4Le profil du journaliste « canadien » serait le suivant : un mâle d’un peu moins de 40 ans, de race blanche et gagnant autour de 50 000 dollars canadiens par année, un salaire qui correspond à celui de la classe moyenne, diplômée d’université. Si on compare ce portrait à « l’intuition », on peut faire l’hypothèse qu’il sous-estime certains phénomènes parce qu’il prend peu en compte les jeunes entrants, manifestement davantage multiethniques et précaires [1].

Une trajectoire occidentale

5Tout comme l’étude de de Bonville (1988), l’analyse de Pritchard et Sauvageau confirme dans l’ensemble cette hypothèse générale selon laquelle l’histoire des journalismes canadien et québécois est similaire, même si pas tout à fait synchrone, à celle des autres pays développés. Il y a des différences. Par exemple, le journalisme canadien est double depuis ses débuts : l’un en langue française et l’autre en anglais. L’un et l’autre baignent cependant dans un contexte continental dominé par les États-Unis. Coupé de la France pendant longtemps, le Canada-français (dont le cœur est le Québec) a adopté dès le départ en matière de journalisme les manières de faire de ses dirigeants, les Britanniques. Mais il a très tôt été influencé par le commercialisme états-unien. Plus tard, dans le cadre du rapport Kent (1981) notamment, des auteurs parleront d’une manière plus « latine » de faire l’information chez les francophones : plus de polémique, plus de truculence, plus de vivacité dans l’art de raconter. Mais avec le recul, cette version semble très liée à la volonté de leur attribuer un supposé biais en faveur du nationalisme québécois !

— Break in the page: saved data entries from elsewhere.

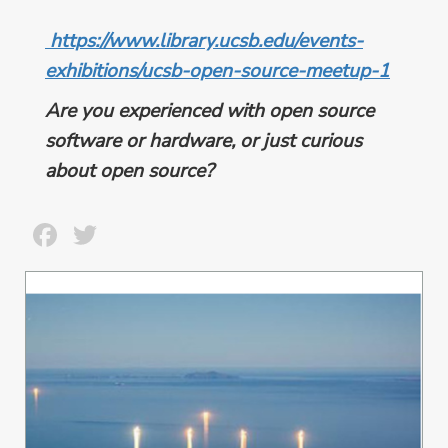
https://www.library.ucsb.edu/events-
exhibitions/ucsb-open-source-meetup-1
Are you experienced with open source
software or hardware, or just curious
about open source?
Facebook
Twitter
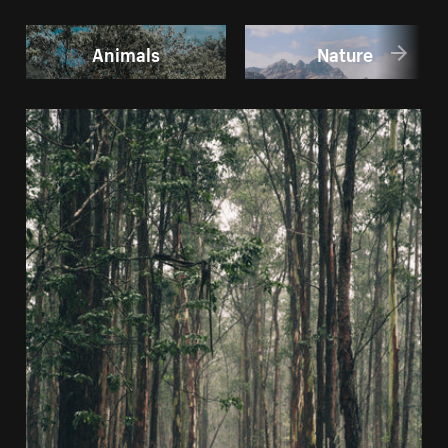
Animals
Nature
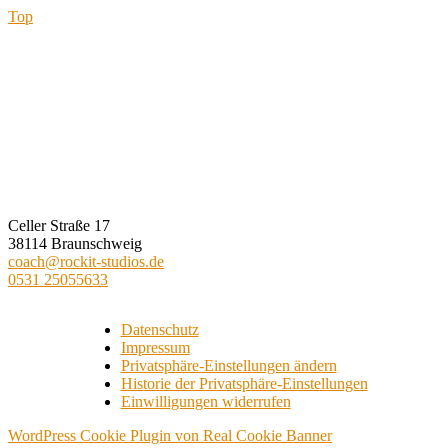
Top
ROCKIT STUDIOS
Celler Straße 17
38114 Braunschweig
coach@rockit-studios.de
0531 25055633
Datenschutz
Impressum
Privatsphäre-Einstellungen ändern
Historie der Privatsphäre-Einstellungen
Einwilligungen widerrufen
WordPress Cookie Plugin von Real Cookie Banner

6Au Canada-anglais, pendant ce temps, le journalisme était plus complètement encore intégré à l’Empire anglais. Les sujets britanniques de sa Majesté pouvaient choisir d’aller pratiquer aux colonies : en Australie, aux Barbades, aux Indes, au Canada, etc. Cette mobilité est encore visible du côté des vieux journalistes canadiens. Quant aux propriétaires de journaux canadiens, plusieurs se sont installés en Angleterre et y ont fait des affaires florissantes : l’actuel copropriétaire du Globe and Mail est un descendant de Lord Thomson of Fleet ; récemment, le magnat de la presse Conrad Black a été anobli à Londres après avoir abandonné sa citoyenneté canadienne d’origine, etc. Et surtout, le système audiovisuel mis sur pied par le gouvernement fédéral canadien dans les années 1920 a été calqué sur la BBC londonienne ; dans les années 1950, au moment du déploiement de la télévision, bilingue avant de se séparer en deux réseaux, le traitement journalistique de l’information était typiquement britannique, en français comme en anglais.

7On peut donc considérer les journalismes canadien et québécois comme les héritiers de ces deux traditions : la britannique et l’états-unienne. Or l’une et l’autre ont fortement insisté sur la liberté de presse face à l’État et l’ont fortement associée à la liberté de commerce ; en conséquence, ni l’une, ni l’autre n’ont souhaité un encadrement étatique fort. C’est pourquoi le professionnalisme des journalistes canadiens et québécois est encore plus loin que ne le sont les journalistes français de l’idéal-type, avec corporation et permis d’exercer, du groupe professionnel modélisé par les fonctionnalistes.

8Quant au prestige collectif, il est inexistant – sauf cas individuels – comme en témoignent les sondages qui les rangent régulièrement au bas de l’échelle, avec les politiciens. Ce qui n’exclut pas des notoriétés enviables et enviées.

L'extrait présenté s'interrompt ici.